De plus, l'authentification par les "bots" des commandes reçues empêche la neutralisation du "botnet" par des parties extérieures, tandis que leurs relais par adresse ou propagation permettent aux nouveaux "bots" de localiser ceux existants et de faire croître le "botnet", dont la résilience est affecté par sa topologie, faible si elle est centralisée et forte quand elle est aléatoire. Ceci montre qu'il est difficile de déterminer la source des attaques, tandis que le recours à un "botnet" ne nécessiterait pas des ressources extraordinaires. 

Par ailleurs, certaines cyberattaques feront appel à des méthodes plus subtiles[6]. Les menaces avancées persistantes (APT) seront liées à la capacité de s'adapter aux moyens de détection de la cible en préservant les acquis et les informations recueillies par l'attaquant, tout en permettant l'installation discrète et durable de modules malveillants sur les systèmes compromis, notamment pour de futures attaques. Quant aux techniques d'évasion (AET), elles permettraient l'installation furtive de codes malveillants connus, mais non détectables en raison de leur capacité de contourner l'interprétation des protocoles, en jouant des défauts de normalisation des couches de trafic. Aussi, devant des enjeux géopolitiques, si une agence de renseignement était impliquée, il faudrait s'attendre au recours à de telles méthodes, mais resterait plus difficile à démontrer.

Face aux cyberattaques, la cybersécurité est un moyen stratégique qui relève d'organismes interministériels, tels que l'Agence nationale de la sécurité des systèmes d'information (ANSSI) ou d’un ministère particulier. L'ANSSI en donne la définition suivante : "La cybersécurité est l'état recherché pour un système d’information lui permettant de résister à des événements issus du cyberespace susceptibles de compromettre la disponibilité, l’intégrité ou la confidentialité des données stockées, traitées ou transmises et des services connexes que ces systèmes offrent ou qu’ils rendent accessibles.

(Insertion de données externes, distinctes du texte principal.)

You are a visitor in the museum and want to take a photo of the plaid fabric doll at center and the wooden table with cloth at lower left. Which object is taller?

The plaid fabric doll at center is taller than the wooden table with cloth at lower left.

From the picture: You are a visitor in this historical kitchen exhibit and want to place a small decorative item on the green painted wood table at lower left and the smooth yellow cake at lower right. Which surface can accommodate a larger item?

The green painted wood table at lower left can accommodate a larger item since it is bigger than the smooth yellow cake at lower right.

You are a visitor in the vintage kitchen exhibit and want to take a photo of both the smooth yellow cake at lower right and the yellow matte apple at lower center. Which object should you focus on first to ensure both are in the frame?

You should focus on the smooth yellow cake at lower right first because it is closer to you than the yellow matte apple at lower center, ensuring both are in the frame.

La cybersécurité fait appel à des techniques de sécurité des systèmes d’information et s’appuie sur la lutte contre la cybercriminalité et sur la mise en place d’une cyberdéfense".

Sans la cybersécurité fondée sur la sécurité des systèmes d'information, avec l'appui de la recherche publique et privée, pour disposer de compétences scientifiques et de moyens technologiques de haut niveau propres à garantir l'indépendance, mais aussi de la formation, avec notamment l'ANSSI et les observatoires zonaux de la sécurité des systèmes d’information (OZSSI) comme relais, la sécurité des infrastructures vitales et des données essentielles ne saurait être garantie, pas plus que les intérêts fondamentaux de la Nation.

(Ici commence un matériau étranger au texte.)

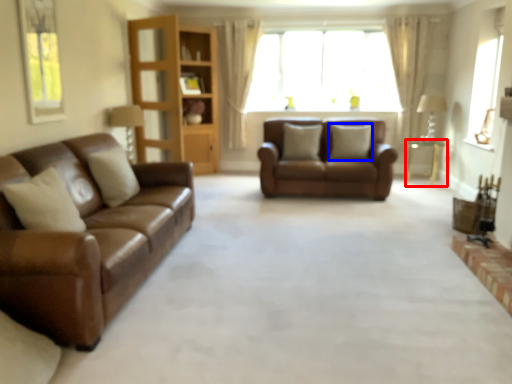 Question: Which of the following is the closest to the observer, table (highlighted by a red box) or pillow (highlighted by a blue box)?

Choices:
 (A) table
 (B) pillow

Answer: (B) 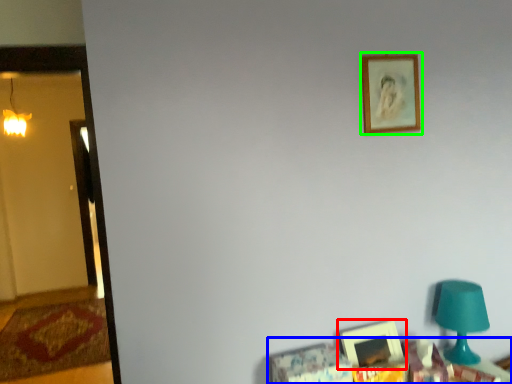 Question: Based on their relative distances, which object is farther from picture frame (highlighted by a red box)? Choose from furniture (highlighted by a blue box) and picture frame (highlighted by a green box).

Concernant la lutte contre la cybercriminalité et l'aptitude à répondre à une crise majeure, le Commandement de la gendarmerie dans le cyberespace (COMCyberGEND), a été créé en 2021. Cette formation pleine et entière, directement rattachée au directeur général, dispose d'une autonomie budgétaire à compter de 2022. Elle a pour objectif d’animer, de coordonner, et de mettre en cohérence les capacités de prévention, de formation ou d’investigations des forces cyber[7] de la gendarmerie nationale réunies sous un étendard unique. Le chapitre suivant traitera de la mise en place d’une cyberdéfense.

 

Cyberdéfense et état de l'organisation

Il s'agit de protéger les infrastructures vitales et industrielles contre le sabotage, pour garantir la continuité des fonctions essentielles de la Nation, et son patrimoine scientifique et technique contre l'espionnage émanant d'agences étatiques ou privées. Selon la définition de l'ANSSI, "la cyberdéfense est l’ensemble des mesures techniques et non-techniques permettant à un État de défendre, dans le cyberespace, les systèmes d’information jugés essentiels".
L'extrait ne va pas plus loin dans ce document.